■ EXERCISE DETAILS ■
Using the entries below, show all lines with the string "para".

::::::::::

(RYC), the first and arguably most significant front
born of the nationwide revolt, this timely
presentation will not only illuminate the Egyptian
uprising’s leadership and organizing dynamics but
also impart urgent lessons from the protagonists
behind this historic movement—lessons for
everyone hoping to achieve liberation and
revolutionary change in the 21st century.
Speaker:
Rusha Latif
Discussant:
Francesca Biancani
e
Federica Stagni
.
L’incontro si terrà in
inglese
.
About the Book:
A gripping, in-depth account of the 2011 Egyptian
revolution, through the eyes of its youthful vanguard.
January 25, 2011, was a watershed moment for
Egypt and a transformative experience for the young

::::::::::

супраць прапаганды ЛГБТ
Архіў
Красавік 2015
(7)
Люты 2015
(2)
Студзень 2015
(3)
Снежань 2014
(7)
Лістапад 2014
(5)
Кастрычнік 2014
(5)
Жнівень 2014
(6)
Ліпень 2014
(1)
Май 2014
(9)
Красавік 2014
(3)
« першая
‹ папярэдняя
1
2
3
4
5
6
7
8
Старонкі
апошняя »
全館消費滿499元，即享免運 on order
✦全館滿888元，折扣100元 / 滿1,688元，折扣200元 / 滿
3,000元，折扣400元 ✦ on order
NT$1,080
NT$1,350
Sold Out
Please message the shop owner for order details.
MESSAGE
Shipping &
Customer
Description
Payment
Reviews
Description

::::::::::

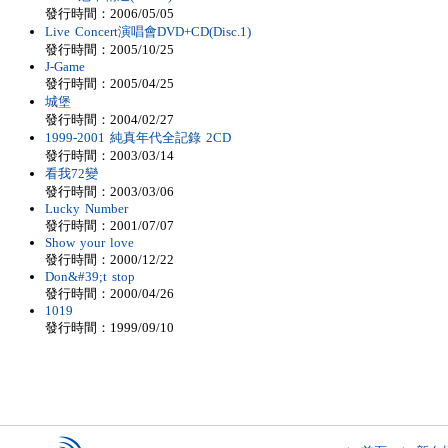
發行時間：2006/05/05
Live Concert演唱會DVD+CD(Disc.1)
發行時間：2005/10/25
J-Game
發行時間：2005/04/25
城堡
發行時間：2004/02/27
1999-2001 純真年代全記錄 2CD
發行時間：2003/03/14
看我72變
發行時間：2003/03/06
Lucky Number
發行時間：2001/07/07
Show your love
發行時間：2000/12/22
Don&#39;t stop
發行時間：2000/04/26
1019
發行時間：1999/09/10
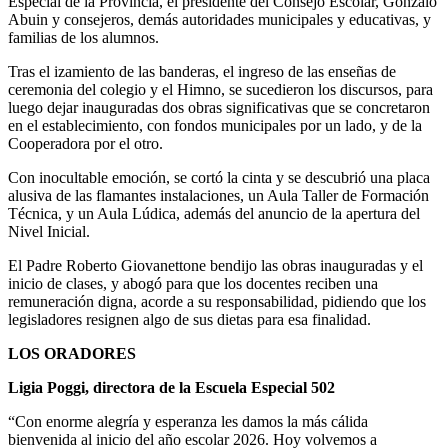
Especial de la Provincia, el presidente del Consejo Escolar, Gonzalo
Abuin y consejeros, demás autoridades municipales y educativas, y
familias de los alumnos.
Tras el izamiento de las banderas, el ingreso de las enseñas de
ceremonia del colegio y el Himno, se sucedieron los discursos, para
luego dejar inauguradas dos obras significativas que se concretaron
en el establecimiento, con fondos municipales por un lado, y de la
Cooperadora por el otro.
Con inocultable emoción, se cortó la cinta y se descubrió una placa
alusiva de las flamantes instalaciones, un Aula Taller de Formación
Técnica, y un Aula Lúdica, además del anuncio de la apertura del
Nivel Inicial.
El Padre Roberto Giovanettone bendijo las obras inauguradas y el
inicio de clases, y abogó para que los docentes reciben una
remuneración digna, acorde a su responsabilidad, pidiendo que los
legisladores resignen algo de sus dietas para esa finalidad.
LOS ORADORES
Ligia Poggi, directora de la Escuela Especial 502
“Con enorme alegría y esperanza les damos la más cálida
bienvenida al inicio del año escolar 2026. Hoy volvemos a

::::::::::

■ RESULT OF THE TASK ■
ceremonia del colegio y el Himno, se sucedieron los discursos, para
inicio de clases, y abogó para que los docentes reciben una
legisladores resignen algo de sus dietas para esa finalidad.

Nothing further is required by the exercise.